Geography Reference
In-Depth Information
Chapter 16
Assessing Dynamic Exposure to Air Pollution
Mei-Po Kwan, Desheng Liu, and Jaclyn Vogliano
16.1
Introduction
Accurate assessment of human exposures to air pollution (e.g., nitrogen dioxide
and fine particulate matter) is critical to a wide range of geographic and health
studies, such as modeling the association between air pollution exposure and health
outcomes (e.g. asthma, premature mortality, and cancer), evaluating health impacts
or disease burdens in different population groups, and determining environmental
injustice that may be occurring with respect to exposures (Brunekreef and Holgate
2002 ).

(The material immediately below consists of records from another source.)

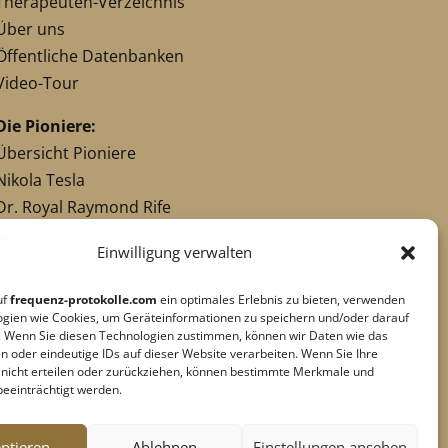
Therapeuten-Verzeichnis
Über uns
Öffentliche Datenbanken
Video-Tour
Die Pioniere:
Übersicht Pioniere
Nikola Tesla
Dr. Royal Raymond Rife
Dr. Hulda Clark
Einwilligung verwalten
Robert C. Beck
Georges Lakhovsky
uf
frequenz-protokolle.com
ein optimales Erlebnis zu bieten, verwenden
verwandte Pioniere
ogien wie Cookies, um Geräteinformationen zu speichern und/oder darauf
. Wenn Sie diesen Technologien zustimmen, können wir Daten wie das
n oder eindeutige IDs auf dieser Website verarbeiten. Wenn Sie Ihre
g nicht erteilen oder zurückziehen, können bestimmte Merkmale und
Impressum
|
Datenschutz
beeinträchtigt werden.
Cookie-Richtlinie
|
AGB's
Barrierefreiheit
ptieren
Ablehnen
Einstellungen ansehen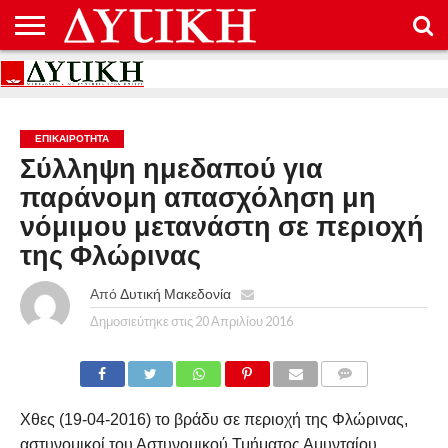
ΑΡΧΙΚΉ
ΕΠΙΚΟΙΝΩΝΊΑ
ΌΡΟΙ
ΠΡΟΣΤΑΣΊΑ
ΧΡΉΣΗΣ
ΠΡΟΣΩΠΙΚΏΝ
ΔΕΔΟΜΈΝΩΝ
ΕΠΙΚΑΙΡΟΤΗΤΑ
Σύλληψη ημεδαπού για
παράνομη απασχόληση μη
νόμιμου μετανάστη σε περιοχή
της Φλώρινας
Από
Δυτική Μακεδονία
Δημοσιεύτηκε στις
20 Απριλίου 2016
COMMENTS
Χθες (19-04-2016) το βράδυ σε περιοχή της Φλώρινας,
αστυνομικοί του Αστυνομικού Τμήματος Αμυνταίου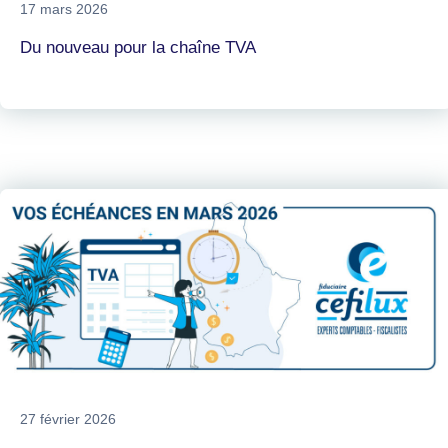
17 mars 2026
Du nouveau pour la chaîne TVA
27 février 2026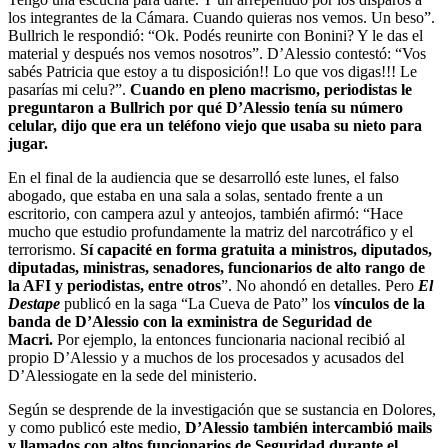
los integrantes de la Cámara. Cuando quieras nos vemos. Un beso”.
Bullrich le respondió: “Ok. Podés reunirte con Bonini? Y le das el
material y después nos vemos nosotros”. D’Alessio contestó: “Vos
sabés Patricia que estoy a tu disposición!! Lo que vos digas!!! Le
pasarías mi celu?”.
Cuando en pleno macrismo, periodistas le
preguntaron a Bullrich por qué D’Alessio tenía su número
celular, dijo que era un teléfono viejo que usaba su nieto para
jugar.
En el final de la audiencia que se desarrolló este lunes, el falso
abogado, que estaba en una sala a solas, sentado frente a un
escritorio, con campera azul y anteojos, también afirmó: “Hace
mucho que estudio profundamente la matriz del narcotráfico y el
terrorismo.
Sí capacité en forma gratuita a ministros, diputados,
diputadas, ministras, senadores, funcionarios de alto rango de
la AFI y periodistas, entre otros
”. No ahondó en detalles. Pero
El
Destape
publicó en la saga “La Cueva de Pato” los
vínculos de la
banda de D’Alessio con la exministra de Seguridad de
Macri.
Por ejemplo, la entonces funcionaria nacional recibió al
propio D’Alessio y a muchos de los procesados y acusados del
D’Alessiogate en la sede del ministerio.
Según se desprende de la investigación que se sustancia en Dolores,
y como publicó este medio,
D’Alessio también intercambió mails
y llamados con altos funcionarios de Seguridad durante el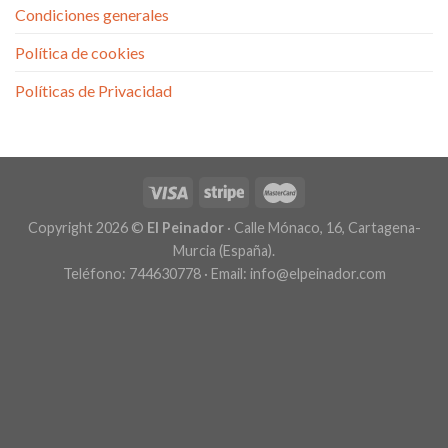
Condiciones generales
Política de cookies
Políticas de Privacidad
Copyright 2026 ©
El Peinador
· Calle Mónaco, 16, Cartagena-
Murcia (España).
Teléfono: 744630778 · Email: info@elpeinador.com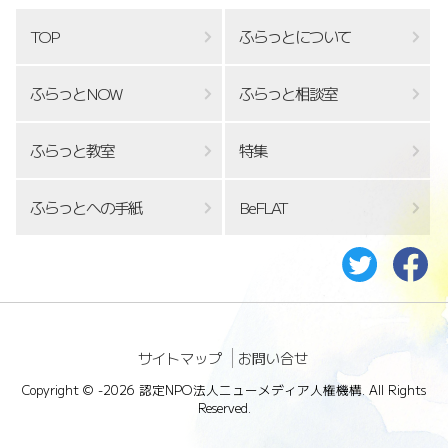
TOP
ふらっとについて
ふらっとNOW
ふらっと相談室
ふらっと教室
特集
ふらっとへの手紙
BeFLAT
サイトマップ
お問い合せ
Copyright ©
-2026 認定NPO法人ニューメディア人権機構. All Rights
Reserved.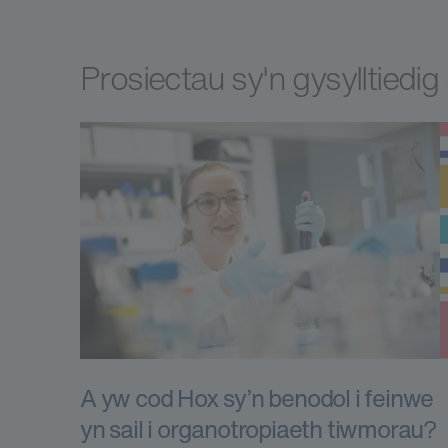
Prosiectau sy'n gysylltiedi
A yw cod Hox sy’n benodol i feinwe
yn sail i organotropiaeth tiwmorau?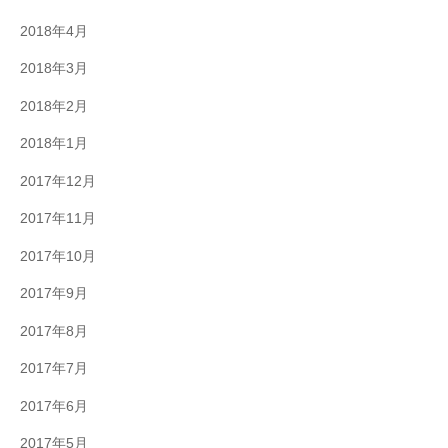
2018年4月
2018年3月
2018年2月
2018年1月
2017年12月
2017年11月
2017年10月
2017年9月
2017年8月
2017年7月
2017年6月
2017年5月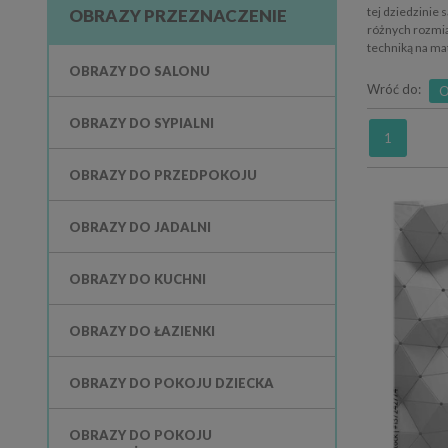
tej dziedzinie 
OBRAZY PRZEZNACZENIE
różnych rozmia
techniką na ma
OBRAZY DO SALONU
Wróć do:
O
OBRAZY DO SYPIALNI
1
OBRAZY DO PRZEDPOKOJU
OBRAZY DO JADALNI
OBRAZY DO KUCHNI
OBRAZY DO ŁAZIENKI
OBRAZY DO POKOJU DZIECKA
OBRAZY DO POKOJU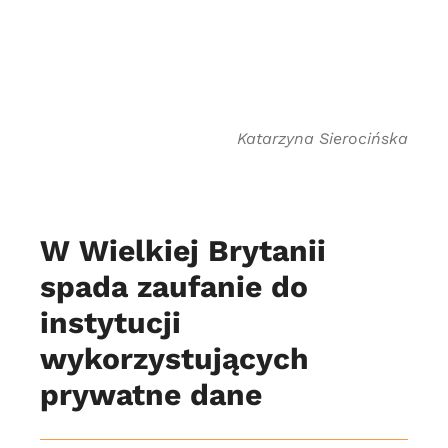
Katarzyna Sierocińska
W Wielkiej Brytanii
spada zaufanie do
instytucji
wykorzystujących
prywatne dane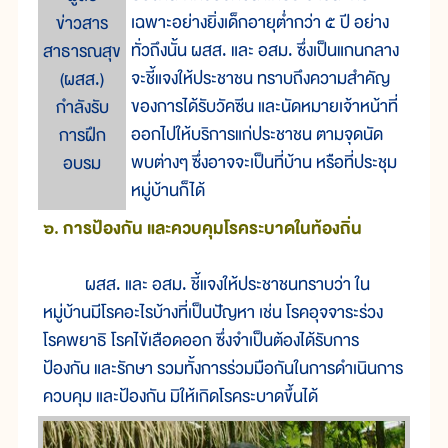
เฉพาะอย่างยิ่งเด็กอายุต่ำกว่า ๕ ปี อย่าง
ข่าวสาร
ทั่วถึงนั้น ผสส. และ อสม. ซึ่งเป็นแกนกลาง
สาธารณสุข
จะชี้แจงให้ประชาชน ทราบถึงความสำคัญ
(ผสส.)
ของการได้รับวัคซีน และนัดหมายเจ้าหน้าที่
กำลังรับ
ออกไปให้บริการแก่ประชาชน ตามจุดนัด
การฝึก
พบต่างๆ ซึ่งอาจจะเป็นที่บ้าน หรือที่ประชุม
อบรม
หมู่บ้านก็ได้
๖. การป้องกัน และควบคุมโรคระบาดในท้องถิ่น
ผสส. และ อสม. ชี้แจงให้ประชาชนทราบว่า ใน
หมู่บ้านมีโรคอะไรบ้างที่เป็นปัญหา เช่น โรคอุจจาระร่วง
โรคพยาธิ โรคไข้เลือดออก ซึ่งจำเป็นต้องได้รับการ
ป้องกัน และรักษา รวมทั้งการร่วมมือกันในการดำเนินการ
ควบคุม และป้องกัน มิให้เกิดโรคระบาดขึ้นได้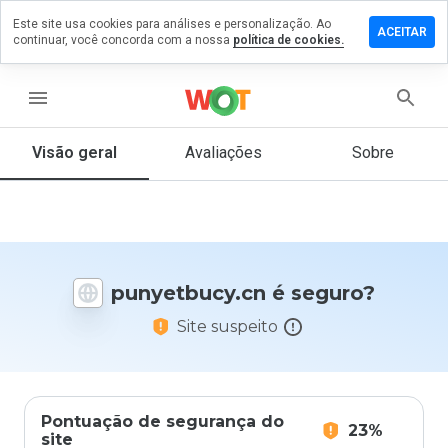
Este site usa cookies para análises e personalização. Ao
xe um
ACEITAR
continuar, você concorda com a nossa
política de cookies.
entário
yetbucy.cn
menu
Visão geral
Avaliações
Sobre
De 1
a 5,
que
nota
você
punyetbucy.cn é seguro?
daria
a
Site suspeito
este
site?
Pontuação de segurança do
23%
site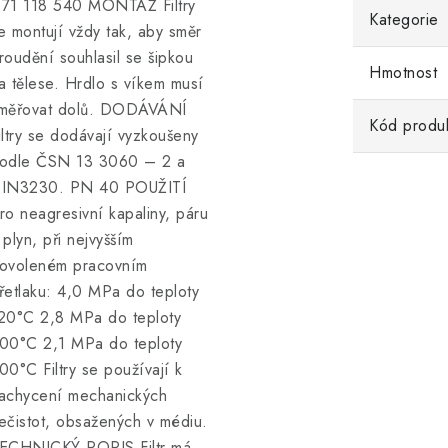
71 118 540 MONTÁŽ Filtry
Kategorie
e montují vždy tak, aby směr
roudění souhlasil se šipkou
Hmotnost
a tělese. Hrdlo s víkem musí
měřovat dolů. DODÁVÁNÍ
Kód produ
iltry se dodávají vyzkoušeny
odle ČSN 13 3060 – 2 a
IN3230. PN 40 POUŽITÍ
ro neagresivní kapaliny, páru
 plyn, při nejvyšším
ovoleném pracovním
řetlaku: 4,0 MPa do teploty
20°C 2,8 MPa do teploty
00°C 2,1 MPa do teploty
00°C Filtry se používají k
achycení mechanických
ečistot, obsažených v médiu.
ECHNICKÝ POPIS Filtr má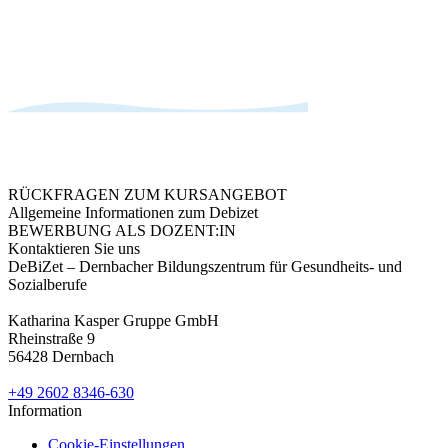
RÜCKFRAGEN ZUM KURSANGEBOT
Allgemeine Informationen zum Debizet
BEWERBUNG ALS DOZENT:IN
Kontaktieren Sie uns
DeBiZet – Dernbacher Bildungszentrum für Gesundheits- und
Sozialberufe
Katharina Kasper Gruppe GmbH
Rheinstraße 9
56428 Dernbach
+49 2602 8346-630
Information
Cookie-Einstellungen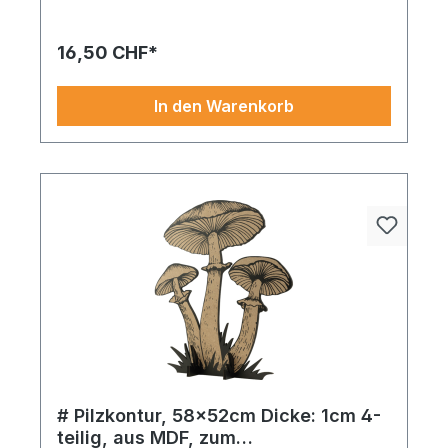
16,50 CHF*
In den Warenkorb
# Pilzkontur, 58x52cm Dicke: 1cm 4-
teilig, aus MDF, zum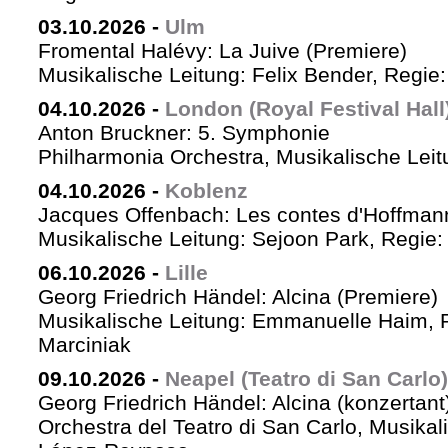
03.10.2026
-
Ulm
Fromental Halévy: La Juive (Premiere)
Musikalische Leitung: Felix Bender, Regi
04.10.2026
-
London (Royal Festival Hall
Anton Bruckner: 5. Symphonie
Philharmonia Orchestra, Musikalische Leit
04.10.2026
-
Koblenz
Jacques Offenbach: Les contes d'Hoffman
Musikalische Leitung: Sejoon Park, Regie: 
06.10.2026
-
Lille
Georg Friedrich Händel: Alcina (Premiere)
Musikalische Leitung: Emmanuelle Haim, 
Marciniak
09.10.2026
-
Neapel (Teatro di San Carlo)
Georg Friedrich Händel: Alcina (konzertant
Orchestra del Teatro di San Carlo, Musikal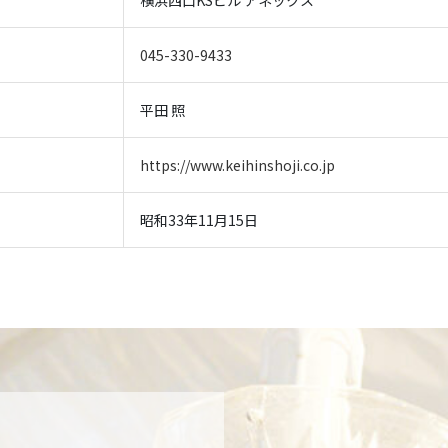
横浜西口KSビル アネックス
045-330-9433
平田 照
https://www.keihinshoji.co.jp
昭和33年11月15日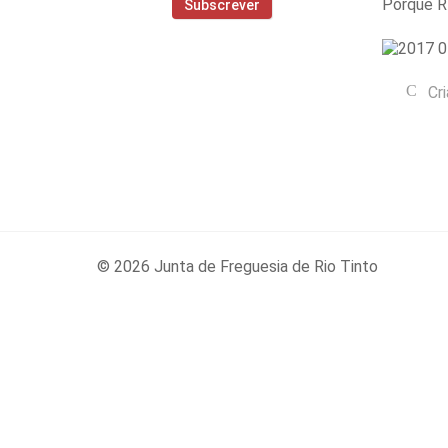
Porque R
Cr
© 2026 Junta de Freguesia de Rio Tinto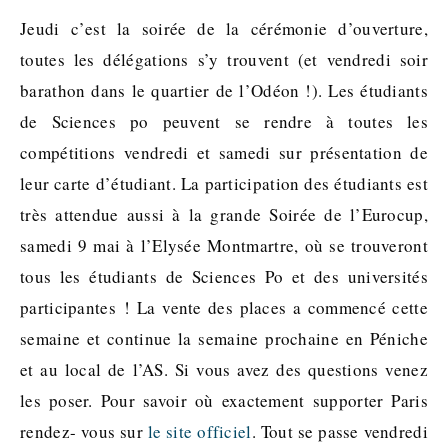
Jeudi c’est la soirée de la cérémonie d’ouverture,
toutes les délégations s’y trouvent (et vendredi soir
barathon dans le quartier de l’Odéon !). Les étudiants
de Sciences po peuvent se rendre à toutes les
compétitions vendredi et samedi sur présentation de
leur carte d’étudiant. La participation des étudiants est
très attendue aussi à la grande Soirée de l’Eurocup,
samedi 9 mai à l’Elysée Montmartre, où se trouveront
tous les étudiants de Sciences Po et des universités
participantes ! La vente des places a commencé cette
semaine et continue la semaine prochaine en Péniche
et au local de l’AS. Si vous avez des questions venez
les poser. Pour savoir où exactement supporter Paris
rendez- vous sur
le site officiel
. Tout se passe vendredi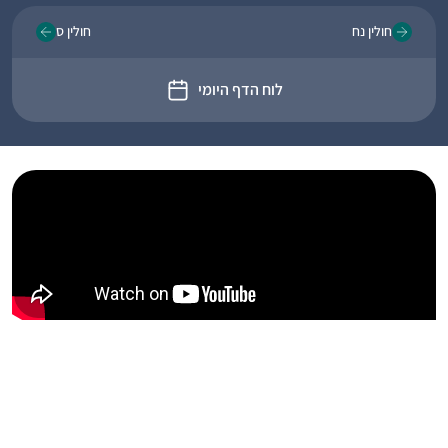
חולין נח
חולין ס
לוח הדף היומי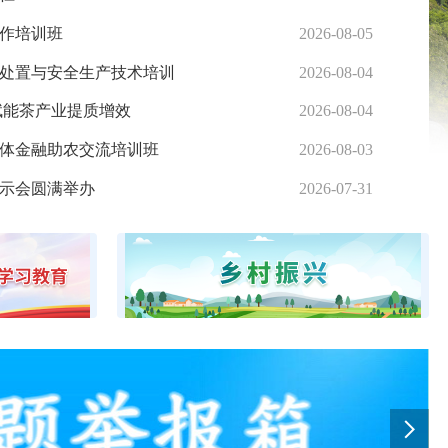
作培训班
2026-08-05
三明市农业农
处置与安全生产技术培训
2026-08-04
定点屠
赋能茶产业提质增效
2026-08-04
三明市农
体金融助农交流培训班
2026-08-03
三明市农
三明援疆：援疆人才智力链接果树专家，为牧区果农送技术送服务
示会圆满举办
2026-07-31
三明市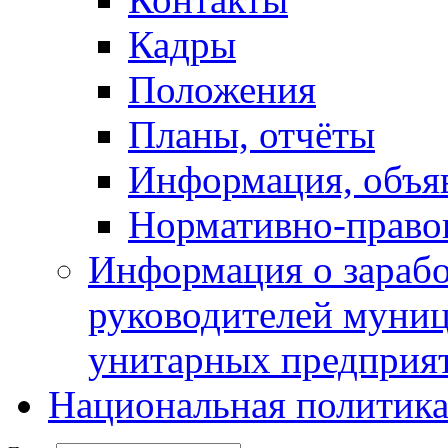
Кадры
Положения
Планы, отчёты
Информация, объя
Нормативно-право
Информация о зарабо
руководителей муни
унитарных предприя
Национальная политик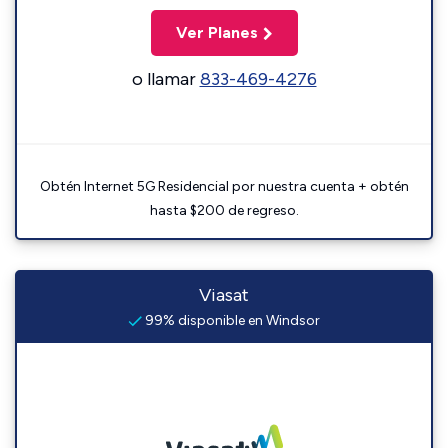
Ver Planes
o llamar
833-469-4276
Obtén Internet 5G Residencial por nuestra cuenta + obtén
hasta $200 de regreso.
Viasat
99% disponible en Windsor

Methodologies of exposure assessment thus have significant implications
for enhancing our understanding of and shedding light on how certain social
issues can be addressed (e.g., how air pollution differentially affect different
social groups). Health studies in the past typically assess air pollution exposure
by assigning temporally averaged (e.g. annual mean) pollution concentration at
people's residential locations (Jerrett et al. 2005 ). However, air pollution exposure
is much more complicated as the exposure process is determined by the interaction
of two complex geographic processes: air pollution concentrations and people's
activity-travel patterns, both vary in space and time in highly complex ways.